Salas’ bill is scheduled to be heard in the Assembly Health Committee next Tuesday.

Valley fever is a lung infection caused by inhaling microscopic fungal spores often found in soil. The fungus is known to grow in dry regions of the Southwest, especially in California’s Central Valley and parts of Arizona. People can be infected by breathing in dust that carries the spores, which are lifted into the air by anything that disrupts the soil, including wind, farming or construction.

California reported 3,064 cases of valley fever in 2015. That number was an increase from the previous year, but down from 2011, when the number of valley fever cases across the state hit a record 5,219.

More than a third of the reported cases in 2015 were in Kern County — in the Central Valley — whose main city, Bakersfield, lies about 110 miles north of Los Angeles.

“Valley fever has been reported from almost every county in California, but 75 percent of cases have been found in people who live in the Central Valley, and that is alarming,” Salas said in a press statement.

Rob Purdie, 43, of Bakersfield, Calif., was diagnosed with a serious form of valley fever in 2012. Purdie, pictured with his wife, Wendy, has since become active in helping create awareness about the fungal disease. (Courtesy of Rob Purdie)

The illness is most common in adults, especially people 60 and older, according to the Centers for Disease Control and Prevention. In most cases, it causes flu-like symptoms that disappear after several days. But sometimes it is more severe and lasts a long time.

More serious cases of valley fever can result in chronic pneumonia, joint pain, ulcers or even meningitis — a potentially fatal infection that causes the membrane encasing the brain and spinal cord to swell.

These more severe cases of valley fever usually require lifelong treatment.

Rob Purdie, a resident of Bakersfield, woke up on New Year’s Day in 2012 to what he calls the worst headache of his life.

A month later, the headaches had not gone away, and his symptoms were multiplying: He started seeing double and having fevers.

Doctors thought at first that Purdie, 43, had a sinus infection or cluster headaches. They eventually diagnosed him with the form of valley fever that causes meningitis. In the five years since his diagnosis, Purdie has tried four oral medications, having to switch because of strong side effects.

“My family thought I was going to die,” said Purdie, who receives injections of medication to fight the disease every three weeks.

Purdie, a board member of the Valley Fever Americas Foundation, a nonprofit group that advocates for research to find a vaccine and a cure, said he is excited about the new bill — mostly because it shows that legislators are paying closer attention to the illness that afflicts him.

“I hope this will open minds and open wallets,” he said.

California counties already are required to report cases of valley fever to the state, but the new bill mandates that the data be submitted in a timely manner, said Matt Constantine, director of public health services in Kern County.

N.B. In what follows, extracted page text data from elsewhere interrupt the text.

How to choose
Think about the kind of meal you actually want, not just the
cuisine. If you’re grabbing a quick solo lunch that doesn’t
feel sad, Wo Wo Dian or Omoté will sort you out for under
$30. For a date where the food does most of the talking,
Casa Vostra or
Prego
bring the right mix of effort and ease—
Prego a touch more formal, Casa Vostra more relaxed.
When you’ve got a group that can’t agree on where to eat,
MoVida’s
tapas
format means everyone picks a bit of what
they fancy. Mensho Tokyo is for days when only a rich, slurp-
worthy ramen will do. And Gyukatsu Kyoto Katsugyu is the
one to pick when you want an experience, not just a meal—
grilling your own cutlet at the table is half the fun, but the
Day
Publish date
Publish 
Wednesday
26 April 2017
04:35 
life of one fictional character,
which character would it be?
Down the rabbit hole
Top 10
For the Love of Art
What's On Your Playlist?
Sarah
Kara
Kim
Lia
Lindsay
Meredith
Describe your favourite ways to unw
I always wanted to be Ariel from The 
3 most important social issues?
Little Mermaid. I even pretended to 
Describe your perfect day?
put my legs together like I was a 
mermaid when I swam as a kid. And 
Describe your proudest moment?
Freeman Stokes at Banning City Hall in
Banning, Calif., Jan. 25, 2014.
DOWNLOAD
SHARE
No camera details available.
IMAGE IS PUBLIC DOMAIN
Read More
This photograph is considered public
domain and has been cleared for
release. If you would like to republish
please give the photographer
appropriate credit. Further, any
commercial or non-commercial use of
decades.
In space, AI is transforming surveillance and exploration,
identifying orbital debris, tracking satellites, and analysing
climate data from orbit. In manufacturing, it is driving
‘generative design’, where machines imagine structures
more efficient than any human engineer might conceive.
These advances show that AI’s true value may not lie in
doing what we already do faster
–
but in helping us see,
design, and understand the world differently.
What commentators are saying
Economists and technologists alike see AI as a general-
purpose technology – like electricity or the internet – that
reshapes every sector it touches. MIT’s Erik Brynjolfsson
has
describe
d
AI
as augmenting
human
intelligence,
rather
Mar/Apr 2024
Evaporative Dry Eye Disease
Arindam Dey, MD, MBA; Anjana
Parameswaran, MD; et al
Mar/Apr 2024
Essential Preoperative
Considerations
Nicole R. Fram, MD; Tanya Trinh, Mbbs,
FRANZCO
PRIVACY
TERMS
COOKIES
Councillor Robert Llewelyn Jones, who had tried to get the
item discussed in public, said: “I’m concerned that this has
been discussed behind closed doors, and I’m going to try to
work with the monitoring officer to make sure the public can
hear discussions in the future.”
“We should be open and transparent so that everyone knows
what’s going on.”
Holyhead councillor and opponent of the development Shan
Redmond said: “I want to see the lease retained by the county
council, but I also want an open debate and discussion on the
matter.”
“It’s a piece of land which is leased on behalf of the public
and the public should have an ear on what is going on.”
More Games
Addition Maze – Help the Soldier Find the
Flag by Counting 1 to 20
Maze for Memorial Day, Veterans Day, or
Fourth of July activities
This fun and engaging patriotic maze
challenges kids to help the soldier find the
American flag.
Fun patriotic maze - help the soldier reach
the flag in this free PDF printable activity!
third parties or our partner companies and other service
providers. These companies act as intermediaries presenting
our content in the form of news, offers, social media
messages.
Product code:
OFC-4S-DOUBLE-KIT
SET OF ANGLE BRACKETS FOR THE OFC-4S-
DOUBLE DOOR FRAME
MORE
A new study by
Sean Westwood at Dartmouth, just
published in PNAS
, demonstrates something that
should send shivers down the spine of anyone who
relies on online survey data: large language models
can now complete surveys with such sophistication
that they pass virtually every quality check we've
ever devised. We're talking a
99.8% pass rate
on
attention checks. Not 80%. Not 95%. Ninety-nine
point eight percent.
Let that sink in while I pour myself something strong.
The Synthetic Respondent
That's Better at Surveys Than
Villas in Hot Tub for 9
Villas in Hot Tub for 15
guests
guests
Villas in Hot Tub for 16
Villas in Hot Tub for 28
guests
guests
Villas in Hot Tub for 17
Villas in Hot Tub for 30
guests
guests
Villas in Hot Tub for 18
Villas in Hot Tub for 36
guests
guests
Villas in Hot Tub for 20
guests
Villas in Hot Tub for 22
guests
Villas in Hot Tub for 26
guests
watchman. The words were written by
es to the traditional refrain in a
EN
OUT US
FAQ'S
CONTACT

Constantine explained that tracking valley fever cases starts with physicians, who must report them to the county, which then submits the data to the state. But sometimes the county spends too much time verifying that cases of the disease have indeed been collected and reported by physicians, he said.

The bill, by setting specific and standardized guidelines for reporting, is expected to iron out wrinkles in how data are collected and tracked. If it passes, the state’s public health department will be required to post both suspected and confirmed cases online.

Because of their area’s special vulnerability to the disease, Kern County public health officials have boosted public education efforts, Constantine said. Today, the county will launch a campaign to encourage residents to ask their doctors about valley fever. It will also release data showing the number of valley fever cases it had in 2016.